One approach to this problem is to deduce the binding sites by considering the regulatory regions of several functionally related genes from a single genome. We have developed practical algorithms that search for statistically overrepresented motifs in such a collection of regulatory regions [1,3,10,11], these motifs being good candidate binding sites. We also conducted the first comprehensive assessment of 13 such computational motif discovery tools [12].

An orthogonal approach deduces binding sites by considering orthologous regulatory regions of a single gene from multiple species. This approach has been called "phylogenetic footprinting". The simple premise underlying phylogenetic footprinting is that selective pressure causes functional elements to evolve at a slower rate than nonfunctional sequences. This means that unusually well conserved sites among a set of orthologous regulatory regions are excellent candidate binding sites. Given orthologous input sequences and the evolutionary tree relating them, we have developed practical phylogenetic footprinting algorithms that identify the best conserved sites [2,5,7].

Combining the previous two approaches, we developed one of the first algorithms that finds motifs in complex data sets consisting of multiple functionally related genes from multiple species [9].

Motif discovery tools developed from all these algorithms are freely available to the public and used by scientists around the world. We collaborate with experimental biologists to apply these tools to the discovery of important regulatory mechanisms affecting human health [4,6,8].

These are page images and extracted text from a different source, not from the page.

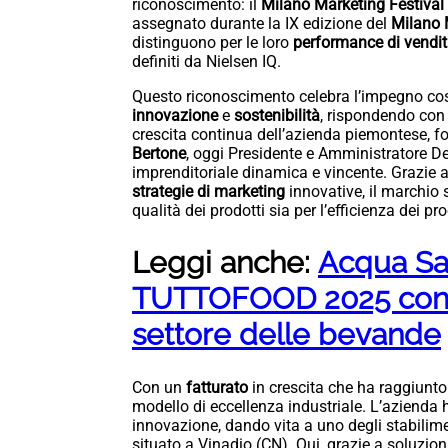
riconoscimento: il
Milano Marketing Festiva
assegnato durante la IX edizione del
Milano M
distinguono per le loro
performance di vendi
definiti da Nielsen IQ.
Questo riconoscimento celebra l’impegno cos
innovazione
e
sostenibilità
, rispondendo con
crescita continua dell’azienda piemontese, fo
Bertone
, oggi Presidente e Amministratore De
imprenditoriale dinamica e vincente. Grazie a
strategie di marketing
innovative, il marchio 
qualità dei prodotti sia per l’efficienza dei pr
Leggi anche:
Acqua Sa
TUTTOFOOD 2025 con no
settore delle bevande
Con un
fatturato
in crescita che ha raggiunto
modello di eccellenza industriale. L’azienda 
innovazione, dando vita a uno degli stabilim
situato a Vinadio (CN). Qui, grazie a soluzio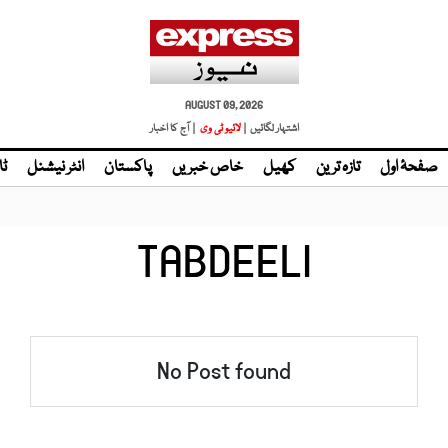
AUGUST 09, 2026
اشتہار لگائیں |
لائیو ٹی وی
| آج کا اخبار
صفحۂ اول
تازہ ترین
کھیل
خاص خبریں
پاکستان
انٹر نیشنل
ٹا
TABDEELI
No Post found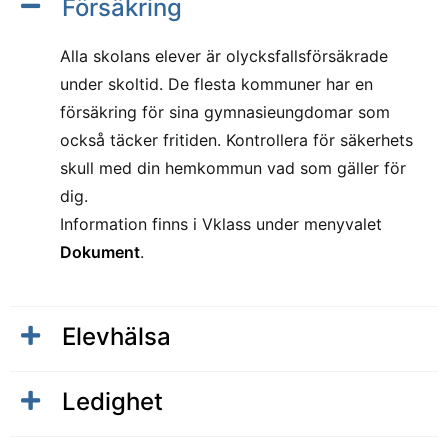
Försäkring
Alla skolans elever är olycksfallsförsäkrade
under skoltid. De flesta kommuner har en
försäkring för sina gymnasieungdomar som
också täcker fritiden. Kontrollera för säkerhets
skull med din hemkommun vad som gäller för
dig.
Information finns i Vklass under menyvalet
Dokument
.
Elevhälsa
Ledighet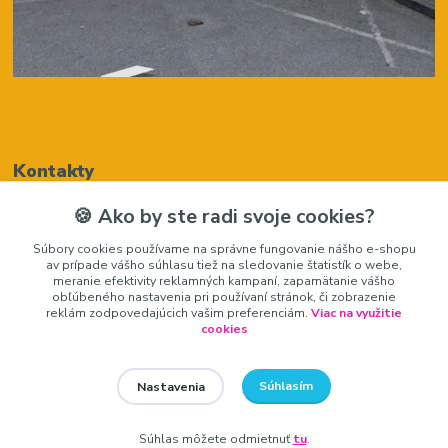
Kontakty
🍪 Ako by ste radi svoje cookies?
Renáta Harenčáková
Súbory cookies používame na správne fungovanie nášho e-shopu
+421948050205
av prípade vášho súhlasu tiež na sledovanie štatistík o webe,
(Po-Pia, 8-16 hod.)
meranie efektivity reklamných kampaní, zapamätanie vášho
obľúbeného nastavenia pri používaní stránok, či zobrazenie
zariadeniedosalonu@gmail.com
reklám zodpovedajúcich vašim preferenciám.
Viac na využitie
cookies
Súhlasím
Nastavenia
zariadeniedosalonu.sk
Súhlas môžete odmietnuť
tu
.
Vytvorené na
Eshop-rychlo.sk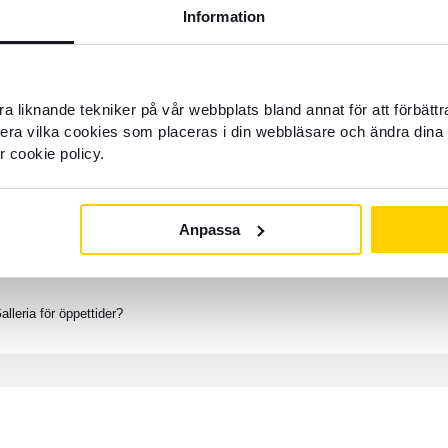
Information
berg Galleria?
a liknande tekniker på vår webbplats bland annat för att förbätt
llera vilka cookies som placeras i din webbläsare och ändra dina 
Marieberg i Örebro?
r cookie policy.
Anpassa
 FOREX Marieberg?
leria för öppettider?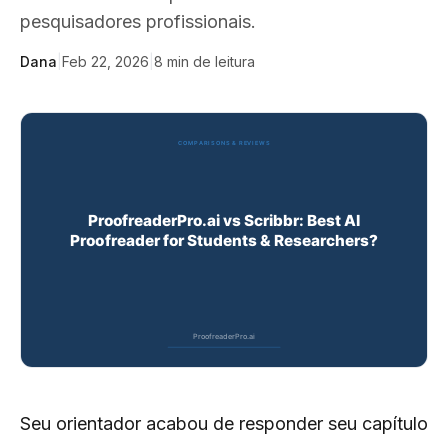
pesquisadores profissionais.
Dana
|
Feb 22, 2026
|
8
min de leitura
Seu orientador acabou de responder seu capítulo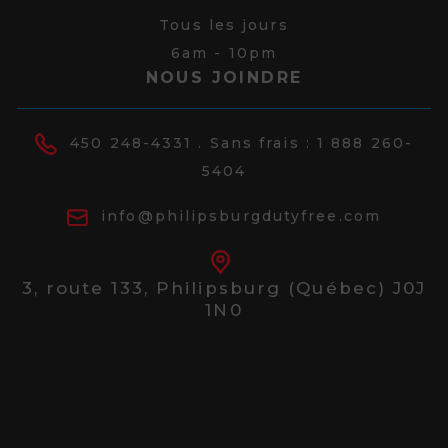
Tous les jours
6am - 10pm
NOUS JOINDRE
450 248-4331
. Sans frais :
1 888 260-
5404
info@philipsburgdutyfree.com
3, route 133,
Philipsburg (Québec) J0J
1N0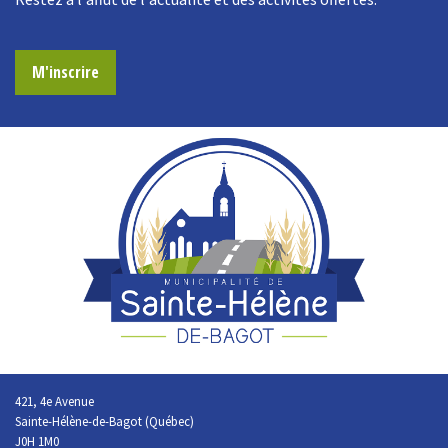
M'inscrire
421, 4e Avenue
Sainte-Hélène-de-Bagot (Québec)
J0H 1M0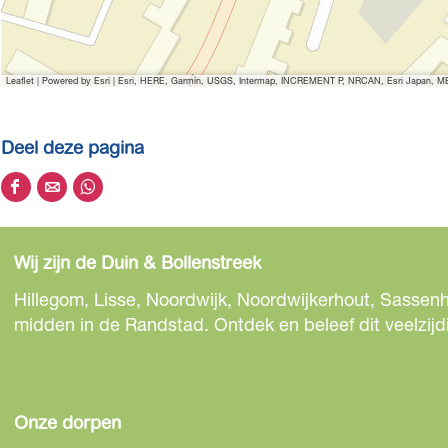
Leaflet
|
Powered by Esri | Esri, HERE, Garmin, USGS, Intermap, INCREMENT P, NRCAN, Esri Japan, MET
Deel deze pagina
D
D
D
e
e
e
e
e
e
Wij zijn de Duin & Bollenstreek
l
l
l
d
d
d
Hillegom, Lisse, Noordwijk, Noordwijkerhout, Sassenh
e
e
e
midden in de Randstad. Ontdek en beleef dit veelzijd
z
z
z
e
e
e
p
p
p
a
a
a
Onze dorpen
g
g
g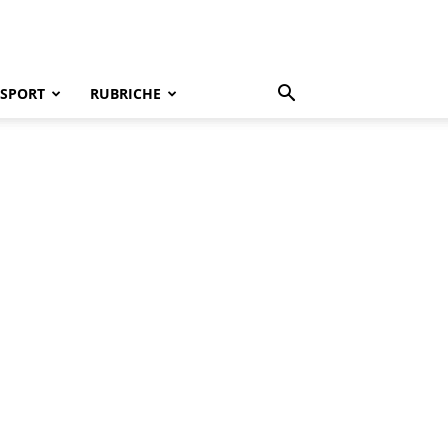
SPORT
RUBRICHE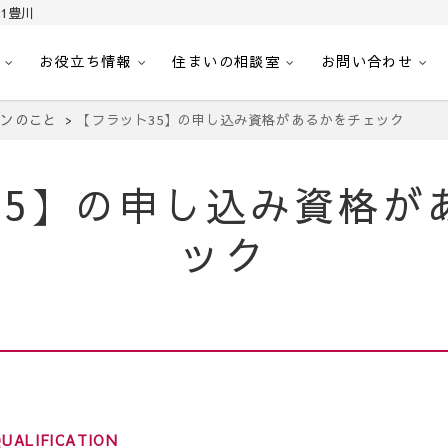
1豊川
お役立ち情報
住まいの相談室
お問い合わせ
｜センチュリー21豊川
へ。豊田市内の最新物件情報を随時更新中！駅近、建築条件無し、ペット可、学区
ーンのこと
【フラット35】の申し込み資格があるかをチェック
35】の申し込み資格が
ック
QUALIFICATION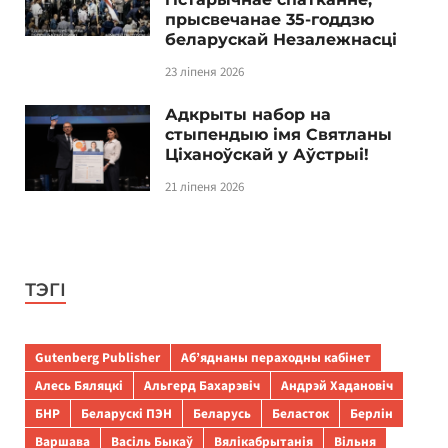
прысвечанае 35-годдзю
беларускай Незалежнасці
23 ліпеня 2026
Адкрыты набор на
стыпендыю імя Святланы
Ціханоўскай у Аўстрыі!
21 ліпеня 2026
ТЭГІ
Gutenberg Publisher
Аб’яднаны пераходны кабінет
Алесь Бяляцкі
Альгерд Бахарэвіч
Андрэй Хадановіч
БНР
Беларускі ПЭН
Беларусь
Беласток
Берлін
Варшава
Васіль Быкаў
Вялікабрытанія
Вільня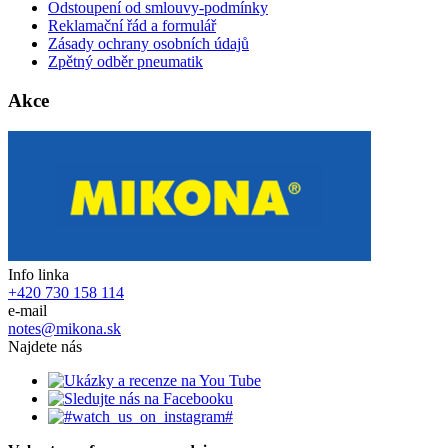
Odstoupení od smlouvy-podmínky
Reklamační řád a formulář
Zásady ochrany osobních údajů
Zpětný odběr pneumatik
Akce
Info linka
+420 730 158 114
e-mail
notes@mikona.sk
Najdete nás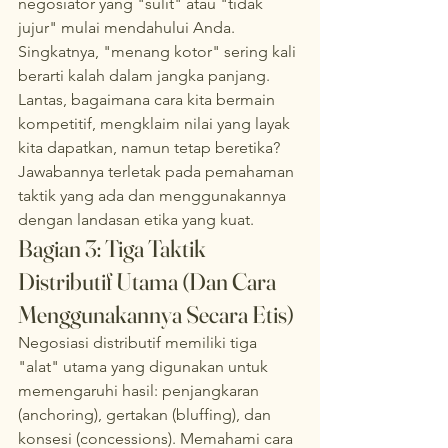
negosiator yang "sulit" atau "tidak 
jujur" mulai mendahului Anda.
Singkatnya, "menang kotor" sering kali 
berarti kalah dalam jangka panjang. 
Lantas, bagaimana cara kita bermain 
kompetitif, mengklaim nilai yang layak 
kita dapatkan, namun tetap beretika? 
Jawabannya terletak pada pemahaman 
taktik yang ada dan menggunakannya 
dengan landasan etika yang kuat.
Bagian 3: Tiga Taktik 
Distributif Utama (Dan Cara 
Menggunakannya Secara Etis)
Negosiasi distributif memiliki tiga 
"alat" utama yang digunakan untuk 
memengaruhi hasil: penjangkaran 
(anchoring), gertakan (bluffing), dan 
konsesi (concessions). Memahami cara 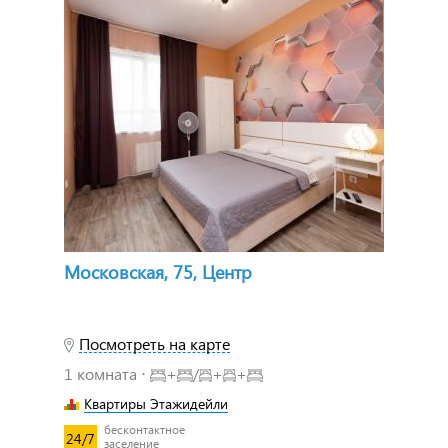
Московская, 75, Центр
Посмотреть на карте
1 комната ⋅
+
/
+
+
Квартиры Этажидейли
бесконтактное
24/7
заселение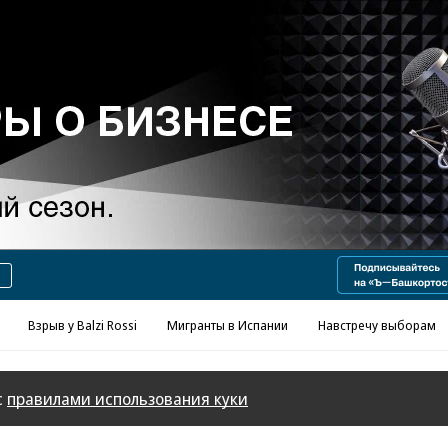
Реклама в «Ъ» www.kommersant.ru/ad
Взрыв у Balzi Rossi
Мигранты в Испании
Навстречу выборам
с
правилами использования куки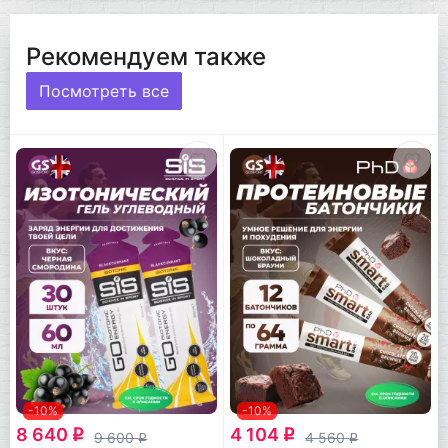
Рекомендуем также
Посмотреть все
-10%
-10%
8 640
4 104
q
q
9 600
4 560
q
q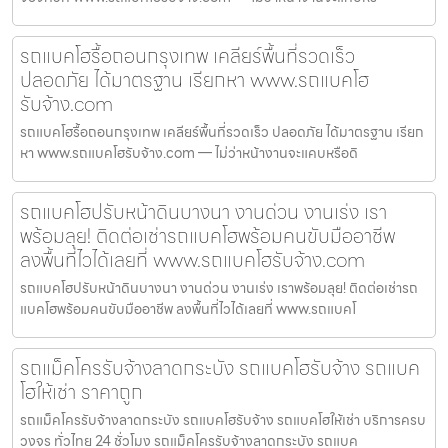
รถแบคโฮรื้อถอนกรุงเทพ เคลียร์พื้นที่รวดเร็ว
ปลอดภัย ได้มาตรฐาน เรียกหา www.รถแบคโฮ
รับจ้าง.com
รถแบคโฮรื้อถอนกรุงเทพ เคลียร์พื้นที่รวดเร็ว ปลอดภัย ได้มาตรฐาน เรียก
หา www.รถแบคโฮรับจ้าง.com — ไม่ว่าหน้างานจะแคบหรือดิ
รถแบคโฮปรับหน้าดินบางนา งานด่วน งานเร่ง เรา
พร้อมลุย! ติดต่อเช่ารถแบคโฮพร้อมคนขับมืออาชีพ
ลงพื้นที่ไวได้เลยที่ www.รถแบคโฮรับจ้าง.com
รถแบคโฮปรับหน้าดินบางนา งานด่วน งานเร่ง เราพร้อมลุย! ติดต่อเช่ารถ
แบคโฮพร้อมคนขับมืออาชีพ ลงพื้นที่ไวได้เลยที่ www.รถแบคโ
รถแม็คโครรับจ้างลาดกระบัง รถแบคโฮรับจ้าง รถแบค
โฮให้เช่า ราคาถูก
รถแม็คโครรับจ้างลาดกระบัง รถแบคโฮรับจ้าง รถแบคโฮให้เช่า บริการครบ
วงจร ทั่วไทย 24 ชั่วโมง รถแม็คโครรับจ้างลาดกระบัง รถแบค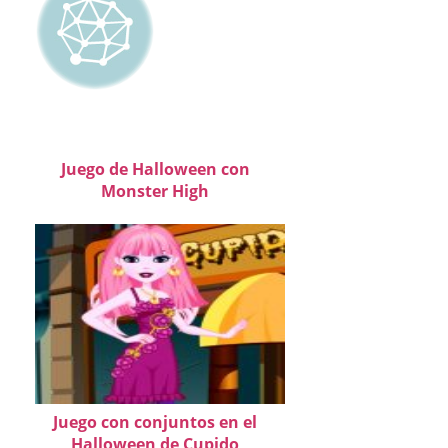
Juego de Halloween con
Monster High
Juego con conjuntos en el
Halloween de Cupido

  1. M. Blanchette, S. Sinha, "Separating real motifs from their artifacts", Bioinformatics, vol. 17 Suppl 1 (2001) S30-8. Pubmed 11472990.   Supplement.
  2. M. Blanchette, M. Tompa, "Discovery of regulatory elements by a computational method for phylogenetic footprinting", Genome Res., vol. 12 (2002) 739-48. Pubmed 11997340.   Supplement.
  3. J. Buhler, M. Tompa, "Finding motifs using random projections", J. Comput. Biol., vol. 9 (2002) 225-42. Pubmed 12015879.   Supplement.
  4. L. Giacani, C. Godornes, M. Puray-Chavez, C. Guerra-Giraldez, M. Tompa, S. Lukehart, A. Centurion-Lara, "TP0262 is a modulator of promoter activity of tpr Subfamily II genes of Treponema pallidum ssp. pallidum", Mol. Microbiol., vol. 72 (2009) 1087-99. Pubmed 19432808.
  5. S. Neph, M. Tompa, "MicroFootPrinter: a tool for phylogenetic footprinting in prokaryotic genomes", Nucleic Acids Res., vol. 34 (2006) W366-8. Pubmed 16845027.   Supplement.
  6. H. Park, K. Guinn, M. Harrell, R. Liao, M. Voskuil, M. Tompa, G. Schoolnik, D. Sherman, "Rv3133c/dosR is a transcription factor that mediates the hypoxic response of Mycobacterium tuberculosis", Mol. Microbiol., vol. 48 (2003) 833-43. Pubmed 12694625.
  7. A. Prakash, M. Tompa, "Discovery of regulatory elements in vertebrates through comparative genomics", Nat. Biotechnol., vol. 23 (2005) 1249-56. Pubmed 16211068.   Supplement.
  8. M. Shnyreva, W. Weaver, M. Blanchette, S. Taylor, M. Tompa, D. Fitzpatrick, C. Wilson, "Evolutionarily conserved sequence elements that positively regulate IFN-gamma expression in T cells", Proc. Natl. Acad. Sci. U.S.A., vol. 101 (2004) 12622-7. Pubmed 15304658.
  9. S. Sinha, M. Blanchette, M. Tompa, "PhyME: a probabilistic algorithm for finding motifs in sets of orthologous sequences", BMC Bioinformatics, vol. 5 (2004) 170. Pubmed 15511292.
  10. S. Sinha, M. Tompa, "Discovery of novel transcription factor binding sites by statistical overrepresentation", Nucleic Acids Res., vol. 30 (2002) 5549-60. Pubmed 12490723.   Supplement.
  11. M. Tompa, "An exact method for finding short motifs in sequences, with application to the ribosome binding site problem", Proc Int Conf Intell Syst Mol Biol, (1999) 262-71. Pubmed 10786309.
  12. M. Tompa, N. Li, T. Bailey, G. Church, B. De Moor, E. Eskin, A. Favorov, M. Frith, Y. Fu, J. Kent, V. Makeev, A. Mironov, W. Noble, G. Pavesi, G. Pesole, M. Régnier, N. Simonis, S. Sinha, G. Thijs, J. Helden, M. Vandenbogaert, Z. Weng, C. Workman, C. Ye, Z. Zhu, "Assessing computational tools for the discovery of transcription factor binding sites", Nat. Biotechnol., vol. 23 (2005) 137-44. Pubmed 15637633.   Supplement.